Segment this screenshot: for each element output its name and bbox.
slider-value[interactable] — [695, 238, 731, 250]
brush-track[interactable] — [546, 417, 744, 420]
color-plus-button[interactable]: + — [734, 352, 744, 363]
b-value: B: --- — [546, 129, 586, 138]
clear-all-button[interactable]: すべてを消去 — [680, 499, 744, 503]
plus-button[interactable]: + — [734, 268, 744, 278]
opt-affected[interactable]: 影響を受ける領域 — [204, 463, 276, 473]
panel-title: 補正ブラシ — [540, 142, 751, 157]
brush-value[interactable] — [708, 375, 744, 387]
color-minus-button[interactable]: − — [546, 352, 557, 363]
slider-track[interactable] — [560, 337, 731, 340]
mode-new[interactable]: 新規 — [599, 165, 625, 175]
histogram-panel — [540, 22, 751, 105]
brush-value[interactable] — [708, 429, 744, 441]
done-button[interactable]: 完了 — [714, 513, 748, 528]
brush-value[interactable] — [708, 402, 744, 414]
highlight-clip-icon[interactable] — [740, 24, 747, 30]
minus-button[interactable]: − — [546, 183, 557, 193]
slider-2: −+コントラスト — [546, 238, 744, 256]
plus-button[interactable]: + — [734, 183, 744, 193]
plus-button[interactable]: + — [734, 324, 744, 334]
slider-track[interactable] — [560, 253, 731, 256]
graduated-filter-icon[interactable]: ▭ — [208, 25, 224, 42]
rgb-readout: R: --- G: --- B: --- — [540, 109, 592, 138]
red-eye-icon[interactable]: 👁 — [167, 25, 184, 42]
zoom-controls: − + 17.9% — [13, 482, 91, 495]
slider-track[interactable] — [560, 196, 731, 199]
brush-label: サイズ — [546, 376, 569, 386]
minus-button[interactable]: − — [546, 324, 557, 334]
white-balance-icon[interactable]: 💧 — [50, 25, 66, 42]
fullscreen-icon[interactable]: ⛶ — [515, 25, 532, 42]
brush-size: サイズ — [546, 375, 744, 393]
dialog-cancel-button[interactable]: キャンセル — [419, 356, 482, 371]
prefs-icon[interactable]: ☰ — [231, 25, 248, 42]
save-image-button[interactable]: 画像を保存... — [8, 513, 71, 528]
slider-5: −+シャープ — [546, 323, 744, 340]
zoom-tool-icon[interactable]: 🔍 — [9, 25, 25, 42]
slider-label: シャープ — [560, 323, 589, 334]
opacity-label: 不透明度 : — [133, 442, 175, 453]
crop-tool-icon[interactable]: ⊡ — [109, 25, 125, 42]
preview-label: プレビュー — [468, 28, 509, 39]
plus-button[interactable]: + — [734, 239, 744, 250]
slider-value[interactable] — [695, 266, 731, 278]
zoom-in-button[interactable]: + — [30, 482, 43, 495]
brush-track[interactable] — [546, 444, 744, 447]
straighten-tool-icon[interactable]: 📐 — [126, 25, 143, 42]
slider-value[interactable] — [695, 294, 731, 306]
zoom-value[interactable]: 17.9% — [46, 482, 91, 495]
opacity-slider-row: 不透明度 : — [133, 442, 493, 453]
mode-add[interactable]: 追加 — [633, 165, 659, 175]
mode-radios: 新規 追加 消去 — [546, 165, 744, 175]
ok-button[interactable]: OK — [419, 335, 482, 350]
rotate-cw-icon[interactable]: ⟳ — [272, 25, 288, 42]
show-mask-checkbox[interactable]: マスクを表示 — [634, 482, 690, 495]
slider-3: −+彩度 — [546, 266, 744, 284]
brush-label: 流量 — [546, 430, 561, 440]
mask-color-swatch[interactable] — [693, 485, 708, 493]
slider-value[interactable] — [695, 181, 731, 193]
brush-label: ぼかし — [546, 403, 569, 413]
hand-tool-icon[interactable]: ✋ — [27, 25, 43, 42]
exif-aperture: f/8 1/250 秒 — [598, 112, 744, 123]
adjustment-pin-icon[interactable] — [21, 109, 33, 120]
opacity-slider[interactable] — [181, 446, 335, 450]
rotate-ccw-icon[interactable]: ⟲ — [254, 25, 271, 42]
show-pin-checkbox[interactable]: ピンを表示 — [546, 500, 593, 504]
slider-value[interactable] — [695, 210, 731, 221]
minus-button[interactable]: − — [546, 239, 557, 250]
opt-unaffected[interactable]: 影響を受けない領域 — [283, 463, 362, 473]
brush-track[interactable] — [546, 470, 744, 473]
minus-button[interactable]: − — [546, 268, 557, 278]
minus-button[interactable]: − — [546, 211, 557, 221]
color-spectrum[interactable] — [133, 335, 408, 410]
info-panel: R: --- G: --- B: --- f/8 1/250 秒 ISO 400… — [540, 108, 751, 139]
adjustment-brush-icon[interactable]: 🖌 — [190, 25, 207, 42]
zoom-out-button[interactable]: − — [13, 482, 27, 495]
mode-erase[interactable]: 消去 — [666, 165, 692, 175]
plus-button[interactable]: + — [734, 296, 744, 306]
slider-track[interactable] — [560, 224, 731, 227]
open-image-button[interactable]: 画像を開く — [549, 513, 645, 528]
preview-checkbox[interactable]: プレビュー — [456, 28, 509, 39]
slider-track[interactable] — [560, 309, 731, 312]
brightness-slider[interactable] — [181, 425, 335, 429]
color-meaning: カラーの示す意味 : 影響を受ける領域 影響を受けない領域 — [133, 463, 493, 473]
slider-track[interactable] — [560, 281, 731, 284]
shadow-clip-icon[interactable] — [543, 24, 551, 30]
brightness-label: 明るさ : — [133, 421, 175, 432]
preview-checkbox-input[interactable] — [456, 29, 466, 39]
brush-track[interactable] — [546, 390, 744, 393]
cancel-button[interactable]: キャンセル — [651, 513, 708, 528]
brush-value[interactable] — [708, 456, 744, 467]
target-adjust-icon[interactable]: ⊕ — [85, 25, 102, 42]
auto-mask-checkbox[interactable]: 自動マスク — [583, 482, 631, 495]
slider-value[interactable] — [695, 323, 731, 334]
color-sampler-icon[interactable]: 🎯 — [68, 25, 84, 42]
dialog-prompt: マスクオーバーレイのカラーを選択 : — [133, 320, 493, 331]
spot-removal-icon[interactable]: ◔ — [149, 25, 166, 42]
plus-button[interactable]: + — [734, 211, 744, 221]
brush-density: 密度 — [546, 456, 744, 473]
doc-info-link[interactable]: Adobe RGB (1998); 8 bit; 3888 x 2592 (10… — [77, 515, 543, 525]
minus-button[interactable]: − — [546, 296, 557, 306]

══════

— Assigned task —
Each line above that contains the string "preview" should be copied.

— Exercise response —
preview-label: プレビュー — [468, 28, 509, 39]
preview-checkbox[interactable]: プレビュー — [456, 28, 509, 39]
preview-checkbox-input[interactable] — [456, 29, 466, 39]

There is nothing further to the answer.